China Auto Duties Not a Problem for GM

Company says only small volume is affected.

China's punitive anti-dumping duties imposed on luxury cars from abroad have had little impact on General Motors' business there, a top GM executive said on Jan. 9.

Although three of GM's top models are subject to the duties, only a small volume is affected, said Tim Lee, GM's head of Asia-Pacific operations.

"It's a miniscule volume for us in China," he told reporters at the Detroit auto show.

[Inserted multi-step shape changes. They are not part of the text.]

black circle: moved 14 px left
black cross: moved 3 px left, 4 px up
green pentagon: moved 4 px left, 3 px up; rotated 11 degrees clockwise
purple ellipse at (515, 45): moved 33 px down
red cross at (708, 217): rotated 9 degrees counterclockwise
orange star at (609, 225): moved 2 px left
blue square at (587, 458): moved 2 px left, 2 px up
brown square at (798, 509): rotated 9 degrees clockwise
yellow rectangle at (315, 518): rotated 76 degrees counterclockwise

He put the potential impact at less than 0.5% of the total volume of sales of GM's Cadillac Escalade, Cadillac CTS and Buick Enclave, the three cars affected by the duties.

China declared the duties, which also hit imports from Chrysler, BMW, Mercedes-Benz US International, American Honda Motor and Ford Motor, in December, in what was seen as a tit-for-tat action after Washington moved to have China investigated for dumping solar panels into the United States.

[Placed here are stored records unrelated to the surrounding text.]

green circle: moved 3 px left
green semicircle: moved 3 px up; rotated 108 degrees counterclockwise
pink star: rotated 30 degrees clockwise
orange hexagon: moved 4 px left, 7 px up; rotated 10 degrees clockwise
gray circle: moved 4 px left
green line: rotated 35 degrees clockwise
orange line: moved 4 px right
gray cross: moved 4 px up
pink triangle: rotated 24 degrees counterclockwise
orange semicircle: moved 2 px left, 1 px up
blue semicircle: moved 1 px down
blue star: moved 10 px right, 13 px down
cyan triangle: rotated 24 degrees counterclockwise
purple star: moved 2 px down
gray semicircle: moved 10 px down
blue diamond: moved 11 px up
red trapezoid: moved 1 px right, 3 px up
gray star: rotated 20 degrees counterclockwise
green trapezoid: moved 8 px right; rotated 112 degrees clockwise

Lee said China had actually quietly set the duties on the U.S.-made cars a year earlier, but then suspended it.

"They were sort of held as a sword of Damocles over our head" and enacted apparently in response to the US move on Chinese-made solar panels. There are trade issues between China and the United States that impacted that particular decision," he said.

But it hardly affects the business of GM in China, where the company manufactured and sold around 2.55 million units last year, up more than 8% from 2010.

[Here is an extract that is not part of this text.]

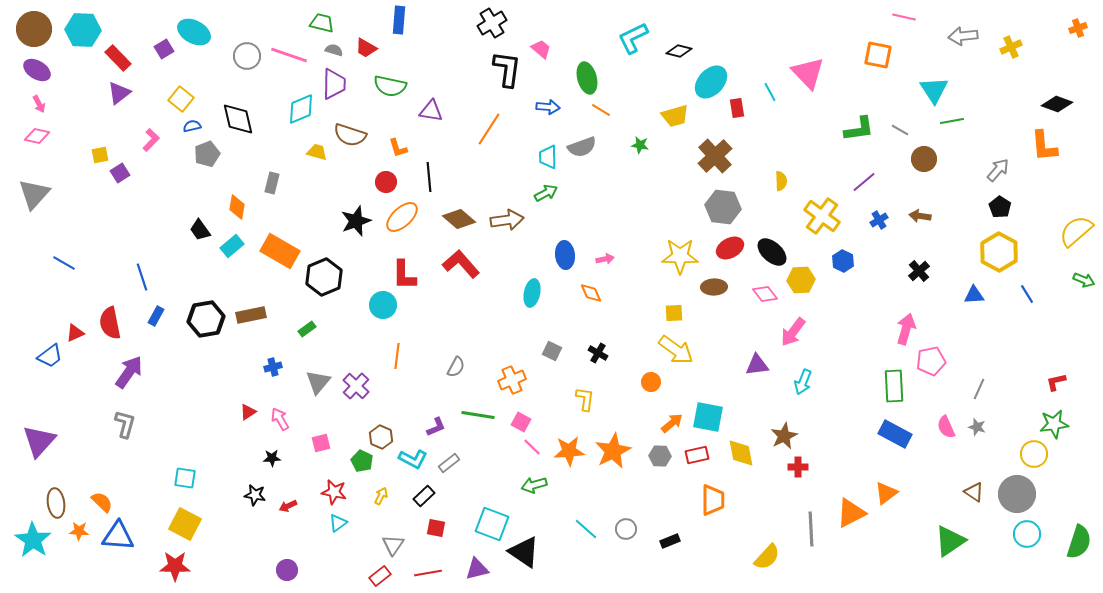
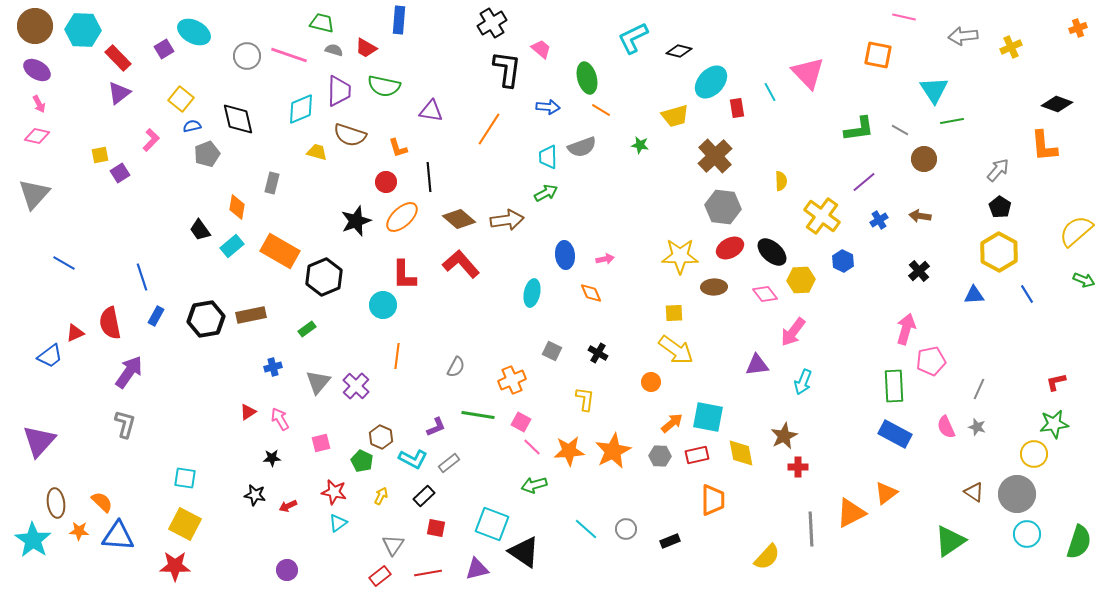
brown circle at (34, 29): moved 1 px right, 3 px up
purple trapezoid at (334, 84): moved 5 px right, 7 px down
green semicircle at (390, 86): moved 6 px left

"We basically sell what we build in China in China," Lee said.

Lee said the company was still talking with the government over how the duties would be applied. He said the government in fact had originally invited GM to sell the Enclave in the country, and so GM is arguing that that particular model should not be affected by the duties.

But, he said, "on the grand scale of the company of General Motors, this is not a big issue."